Page-level text extractions
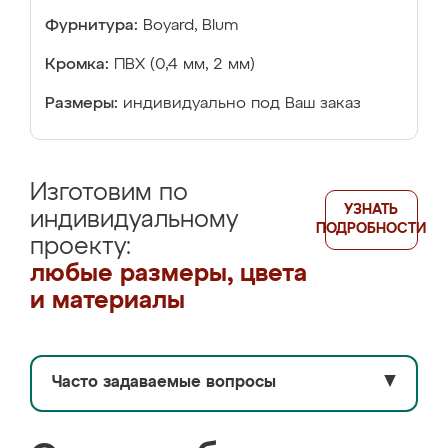
Фурнитура:
Boyard, Blum
Кромка:
ПВХ (0,4 мм, 2 мм)
Размеры:
индивидуально под Ваш заказ
Изготовим по
УЗНАТЬ
индивидуальному
ПОДРОБНОСТИ
проекту:
любые размеры, цвета
и материалы
Часто задаваемые вопросы
▼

Activity | Exclude the pictures and repeat the entries word for word.

Completed exercise |
Фурнитура:
Boyard, Blum
Кромка:
ПВХ (0,4 мм, 2 мм)
Размеры:
индивидуально под Ваш заказ
Изготовим по
УЗНАТЬ
индивидуальному
ПОДРОБНОСТИ
проекту:
любые размеры, цвета
и материалы
Часто задаваемые вопросы
▼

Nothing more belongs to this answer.